Records for the task:
==*==

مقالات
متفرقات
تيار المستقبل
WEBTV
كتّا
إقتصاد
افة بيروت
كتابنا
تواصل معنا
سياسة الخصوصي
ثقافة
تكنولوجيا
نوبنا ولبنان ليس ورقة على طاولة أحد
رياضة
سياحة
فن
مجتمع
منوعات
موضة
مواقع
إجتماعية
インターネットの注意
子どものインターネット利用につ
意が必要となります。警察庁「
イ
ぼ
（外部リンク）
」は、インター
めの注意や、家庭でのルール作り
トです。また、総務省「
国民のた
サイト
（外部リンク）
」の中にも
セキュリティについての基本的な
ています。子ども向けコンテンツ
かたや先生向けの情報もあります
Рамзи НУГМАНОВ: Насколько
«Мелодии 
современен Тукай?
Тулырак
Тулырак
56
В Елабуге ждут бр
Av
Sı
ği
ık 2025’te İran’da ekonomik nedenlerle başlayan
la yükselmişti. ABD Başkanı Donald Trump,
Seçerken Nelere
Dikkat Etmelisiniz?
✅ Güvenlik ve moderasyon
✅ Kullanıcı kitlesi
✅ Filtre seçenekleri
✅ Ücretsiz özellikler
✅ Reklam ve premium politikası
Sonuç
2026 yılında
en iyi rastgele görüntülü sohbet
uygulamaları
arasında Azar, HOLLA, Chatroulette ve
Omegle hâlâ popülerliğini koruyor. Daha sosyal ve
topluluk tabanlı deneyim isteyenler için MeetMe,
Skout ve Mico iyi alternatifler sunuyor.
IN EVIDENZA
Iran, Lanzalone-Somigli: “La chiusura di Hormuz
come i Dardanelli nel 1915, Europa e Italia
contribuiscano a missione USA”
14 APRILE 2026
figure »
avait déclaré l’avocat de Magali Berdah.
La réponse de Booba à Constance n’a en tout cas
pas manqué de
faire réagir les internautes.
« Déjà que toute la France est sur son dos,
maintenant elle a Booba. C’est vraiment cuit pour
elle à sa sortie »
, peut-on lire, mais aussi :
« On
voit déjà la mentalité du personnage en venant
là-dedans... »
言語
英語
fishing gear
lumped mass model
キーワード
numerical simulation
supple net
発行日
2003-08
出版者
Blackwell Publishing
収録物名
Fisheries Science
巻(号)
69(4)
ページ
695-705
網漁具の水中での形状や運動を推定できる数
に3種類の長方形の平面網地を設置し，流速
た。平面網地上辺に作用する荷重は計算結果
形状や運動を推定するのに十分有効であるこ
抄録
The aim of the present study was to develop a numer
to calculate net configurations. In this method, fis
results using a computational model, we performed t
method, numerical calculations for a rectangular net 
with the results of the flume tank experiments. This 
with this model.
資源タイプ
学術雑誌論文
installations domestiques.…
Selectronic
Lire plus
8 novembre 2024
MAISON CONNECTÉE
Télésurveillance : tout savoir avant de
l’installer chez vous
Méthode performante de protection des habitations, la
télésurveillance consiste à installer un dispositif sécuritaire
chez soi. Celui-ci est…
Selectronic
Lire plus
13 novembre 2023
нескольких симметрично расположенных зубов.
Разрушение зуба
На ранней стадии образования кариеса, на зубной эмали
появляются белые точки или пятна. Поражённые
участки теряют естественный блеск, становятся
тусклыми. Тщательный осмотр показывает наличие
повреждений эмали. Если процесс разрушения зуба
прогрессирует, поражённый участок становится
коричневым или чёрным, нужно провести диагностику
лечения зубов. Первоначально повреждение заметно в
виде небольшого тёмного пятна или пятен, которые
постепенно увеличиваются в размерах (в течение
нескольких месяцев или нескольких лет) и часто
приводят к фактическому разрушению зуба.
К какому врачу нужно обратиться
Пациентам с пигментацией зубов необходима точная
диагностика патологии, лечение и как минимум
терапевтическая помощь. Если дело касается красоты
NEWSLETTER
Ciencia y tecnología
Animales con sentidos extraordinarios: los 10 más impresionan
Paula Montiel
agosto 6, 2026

==*==

All records are to be printed again, exactly and completely.

Reply:
مقالات
متفرقات
تيار المستقبل
WEBTV
كتّا
إقتصاد
افة بيروت
كتابنا
تواصل معنا
سياسة الخصوصي
ثقافة
تكنولوجيا
نوبنا ولبنان ليس ورقة على طاولة أحد
رياضة
سياحة
فن
مجتمع
منوعات
موضة
مواقع
إجتماعية
インターネットの注意
子どものインターネット利用につ
意が必要となります。警察庁「
イ
ぼ
（外部リンク）
」は、インター
めの注意や、家庭でのルール作り
トです。また、総務省「
国民のた
サイト
（外部リンク）
」の中にも
セキュリティについての基本的な
ています。子ども向けコンテンツ
かたや先生向けの情報もあります
Рамзи НУГМАНОВ: Насколько
«Мелодии 
современен Тукай?
Тулырак
Тулырак
56
В Елабуге ждут бр
Av
Sı
ği
ık 2025’te İran’da ekonomik nedenlerle başlayan
la yükselmişti. ABD Başkanı Donald Trump,
Seçerken Nelere
Dikkat Etmelisiniz?
✅ Güvenlik ve moderasyon
✅ Kullanıcı kitlesi
✅ Filtre seçenekleri
✅ Ücretsiz özellikler
✅ Reklam ve premium politikası
Sonuç
2026 yılında
en iyi rastgele görüntülü sohbet
uygulamaları
arasında Azar, HOLLA, Chatroulette ve
Omegle hâlâ popülerliğini koruyor. Daha sosyal ve
topluluk tabanlı deneyim isteyenler için MeetMe,
Skout ve Mico iyi alternatifler sunuyor.
IN EVIDENZA
Iran, Lanzalone-Somigli: “La chiusura di Hormuz
come i Dardanelli nel 1915, Europa e Italia
contribuiscano a missione USA”
14 APRILE 2026
figure »
avait déclaré l’avocat de Magali Berdah.
La réponse de Booba à Constance n’a en tout cas
pas manqué de
faire réagir les internautes.
« Déjà que toute la France est sur son dos,
maintenant elle a Booba. C’est vraiment cuit pour
elle à sa sortie »
, peut-on lire, mais aussi :
« On
voit déjà la mentalité du personnage en venant
là-dedans... »
言語
英語
fishing gear
lumped mass model
キーワード
numerical simulation
supple net
発行日
2003-08
出版者
Blackwell Publishing
収録物名
Fisheries Science
巻(号)
69(4)
ページ
695-705
網漁具の水中での形状や運動を推定できる数
に3種類の長方形の平面網地を設置し，流速
た。平面網地上辺に作用する荷重は計算結果
形状や運動を推定するのに十分有効であるこ
抄録
The aim of the present study was to develop a numer
to calculate net configurations. In this method, fis
results using a computational model, we performed t
method, numerical calculations for a rectangular net 
with the results of the flume tank experiments. This 
with this model.
資源タイプ
学術雑誌論文
installations domestiques.…
Selectronic
Lire plus
8 novembre 2024
MAISON CONNECTÉE
Télésurveillance : tout savoir avant de
l’installer chez vous
Méthode performante de protection des habitations, la
télésurveillance consiste à installer un dispositif sécuritaire
chez soi. Celui-ci est…
Selectronic
Lire plus
13 novembre 2023
нескольких симметрично расположенных зубов.
Разрушение зуба
На ранней стадии образования кариеса, на зубной эмали
появляются белые точки или пятна. Поражённые
участки теряют естественный блеск, становятся
тусклыми. Тщательный осмотр показывает наличие
повреждений эмали. Если процесс разрушения зуба
прогрессирует, поражённый участок становится
коричневым или чёрным, нужно провести диагностику
лечения зубов. Первоначально повреждение заметно в
виде небольшого тёмного пятна или пятен, которые
постепенно увеличиваются в размерах (в течение
нескольких месяцев или нескольких лет) и часто
приводят к фактическому разрушению зуба.
К какому врачу нужно обратиться
Пациентам с пигментацией зубов необходима точная
диагностика патологии, лечение и как минимум
терапевтическая помощь. Если дело касается красоты
NEWSLETTER
Ciencia y tecnología
Animales con sentidos extraordinarios: los 10 más impresionan
Paula Montiel
agosto 6, 2026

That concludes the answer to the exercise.